SELECT F.[SectionID], F.[SettingsID], F.[IsActive], F.[ParentID], F.[GroupID], F.[Name], F.[NewsgroupName], F.[Description], F.[DateCreated], F.[Url], F.[IsModerated], F.[DaysToView], F.[SortOrder], F.[TotalPosts], F.[TotalThreads], F.[DisplayMask], F.[EnablePostStatistics], F.[EnablePostPoints], F.[EnableAutoDelete], F.[EnableAnonymousPosting], F.[AutoDeleteThreshold], F.[MostRecentThreadID], F.[MostRecentThreadReplies], F.[PostsToModerate], F.[ForumType], F.[IsSearchable], F.[ApplicationType], F.[ApplicationKey], F.PropertyNames as SectionPropertyNames, F.PropertyValues as SectionPropertyValues, F.[DefaultLanguage], F.[DiskUsage], W.*, null as LastUserActivity FROM cs_Sections F, cs_weblog_Weblogs W WHERE F.SettingsID = @SettingsID AND ApplicationType = 1 AND F.SectionID = W.SectionID
Since this query has one parameter, I looked using Profiler to find a typical value and added the necessary code to make the query runnable, as you see in figure 8 below.
Figure 8: The actual T-SQL and the IO STATISTICS results.
Figure 9: The execution plan.
Take a few minutes to review the code I ran, the IO STATISTICS results, and the execution plan.
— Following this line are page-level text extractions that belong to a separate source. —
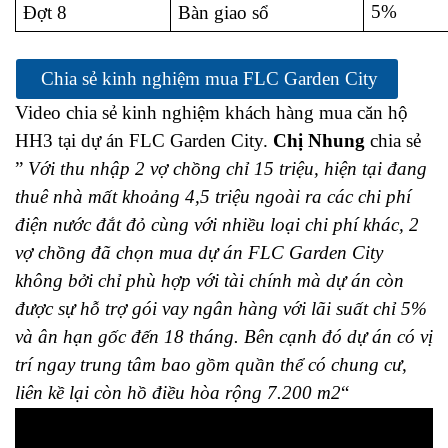
5%
Đợt 8
Bàn giao sổ
Chia sẻ kinh nghiệm mua FLC Garden City
Video chia sẻ kinh nghiệm khách hàng mua căn hộ
HH3 tại dự án FLC Garden City.
Chị Nhung
chia sẻ
”
Với thu nhập 2 vợ chồng chỉ 15 triệu, hiện tại đang
thuê nhà mất khoảng 4,5 triệu ngoài ra các chi phí
điện nước đắt đỏ cùng với nhiều loại chi phí khác, 2
vợ chồng đã chọn mua dự án FLC Garden City
không bởi chỉ phù hợp với tài chính mà dự án còn
được sự hỗ trợ gói vay ngân hàng với lãi suất chỉ 5%
và ân hạn gốc đến 18 tháng. Bên cạnh đó dự án có vị
trí ngay trung tâm bao gồm quần thể có chung cư,
liên kề lại còn hồ điều hòa rộng 7.200 m2
“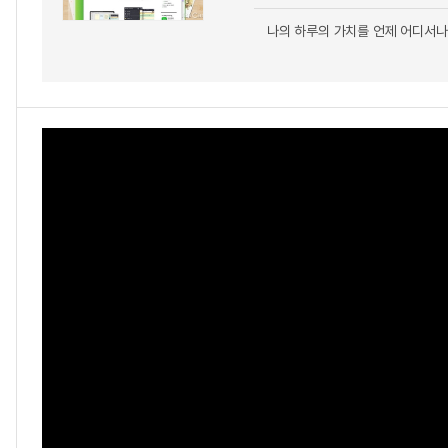
나의 하루의 가치를 언제 어디서나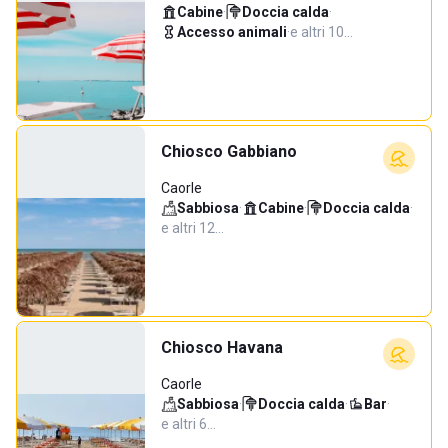
Cabine
·
Doccia calda
·
Accesso animali
·
e altri 10…
Chiosco Gabbiano
Caorle
Sabbiosa
·
Cabine
·
Doccia calda
·
e altri 12…
Chiosco Havana
Caorle
Sabbiosa
·
Doccia calda
·
Bar
·
e altri 6…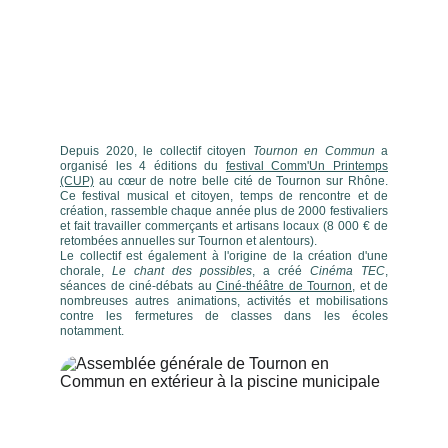
Depuis 2020, le collectif citoyen
Tournon en Commun
a
organisé les 4 éditions du
festival Comm'Un Printemps
(CUP)
au cœur de notre belle cité de Tournon sur Rhône.
Ce festival musical et citoyen, temps de rencontre et de
création, rassemble chaque année plus de 2000 festivaliers
et fait travailler commerçants et artisans locaux (8 000 € de
retombées annuelles sur Tournon et alentours).
Le collectif est également à l'origine de la création d'une
chorale,
Le chant des possibles
, a créé
Cinéma TEC
,
séances de ciné-débats au
Ciné-théâtre de Tournon
, et de
nombreuses autres animations, activités et mobilisations
contre les fermetures de classes dans les écoles
notamment.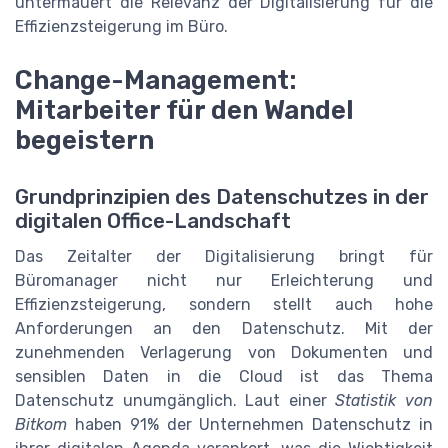
untermauert die Relevanz der Digitalisierung für die
Effizienzsteigerung im Büro.
Change-Management:
Mitarbeiter für den Wandel
begeistern
Grundprinzipien des Datenschutzes in der
digitalen Office-Landschaft
Das Zeitalter der Digitalisierung bringt für
Büromanager nicht nur Erleichterung und
Effizienzsteigerung, sondern stellt auch hohe
Anforderungen an den Datenschutz. Mit der
zunehmenden Verlagerung von Dokumenten und
sensiblen Daten in die Cloud ist das Thema
Datenschutz unumgänglich. Laut einer
Statistik von
Bitkom
haben 91% der Unternehmen Datenschutz in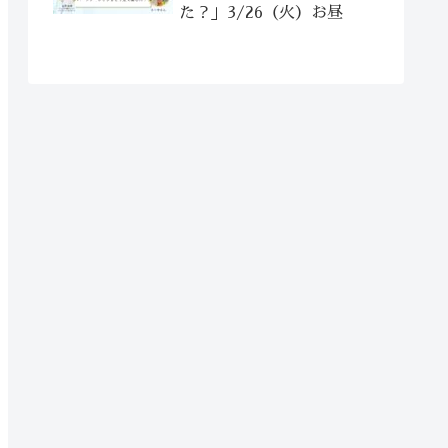
た？」3/26（火）お昼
Based on this information, what, if anything, would you do to try to optimize this query?
Put on Your Thinking Caps and Give Us Your Advice
Now that you have seen the four most resource intensive queries on the SQLServerCentral.com website, I would like your input on what, if anything, might be able to be done to help them run using less resources. As encouragement, the best answer I receive for all four queries will win a copy of Red Gate Software SQL Monitor with support and upgrades for a year, as well as a goody bag.
I know this will not be an easy task, but please post your suggestions to the forum using the link below. If you have any questions about these queries, please ask, and I will see if I can find the answers. Like you, I am not intimately familiar with how the code works as I did not write it, but if I can’t answer your question from the top of my head, I will ask and see if anyone else knows more about it. Good luck.
Competition Now Closed
The competition is now closed, and a winner will be announced shorty. Please feel free to read and add your own suggestions - there are some great answers so far!